- [WHAT THE TASK ASKS]: One number is all that is asked for: the number of lines below that hold the string "Services".

- [RECORDS SHOWN]:
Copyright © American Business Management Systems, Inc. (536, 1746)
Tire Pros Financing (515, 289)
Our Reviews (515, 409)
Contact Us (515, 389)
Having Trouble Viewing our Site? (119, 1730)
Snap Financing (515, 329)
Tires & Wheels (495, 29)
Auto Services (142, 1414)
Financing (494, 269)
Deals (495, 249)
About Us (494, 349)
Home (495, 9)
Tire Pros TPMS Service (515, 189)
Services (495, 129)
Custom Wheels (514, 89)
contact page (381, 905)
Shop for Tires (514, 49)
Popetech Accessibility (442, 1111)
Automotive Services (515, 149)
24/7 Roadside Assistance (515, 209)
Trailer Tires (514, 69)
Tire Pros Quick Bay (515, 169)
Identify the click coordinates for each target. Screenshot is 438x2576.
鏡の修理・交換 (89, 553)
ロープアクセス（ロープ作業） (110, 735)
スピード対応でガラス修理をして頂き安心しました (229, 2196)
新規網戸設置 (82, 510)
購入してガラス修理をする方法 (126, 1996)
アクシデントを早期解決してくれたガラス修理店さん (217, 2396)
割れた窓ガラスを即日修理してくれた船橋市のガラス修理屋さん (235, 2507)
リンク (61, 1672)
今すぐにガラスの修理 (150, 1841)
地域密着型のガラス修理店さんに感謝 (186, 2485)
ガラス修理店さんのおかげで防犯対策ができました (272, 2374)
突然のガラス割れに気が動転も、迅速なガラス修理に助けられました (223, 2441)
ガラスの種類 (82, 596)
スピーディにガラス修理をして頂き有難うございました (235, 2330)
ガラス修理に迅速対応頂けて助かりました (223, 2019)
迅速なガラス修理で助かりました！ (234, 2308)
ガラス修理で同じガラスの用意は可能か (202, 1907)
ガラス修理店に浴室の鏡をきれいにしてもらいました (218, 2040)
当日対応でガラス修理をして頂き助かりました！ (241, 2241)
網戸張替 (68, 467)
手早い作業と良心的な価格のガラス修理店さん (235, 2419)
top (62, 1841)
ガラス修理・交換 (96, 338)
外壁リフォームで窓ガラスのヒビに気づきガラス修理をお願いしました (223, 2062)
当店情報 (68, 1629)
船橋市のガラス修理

- [RESULT FOR THIS EXERCISE]: 3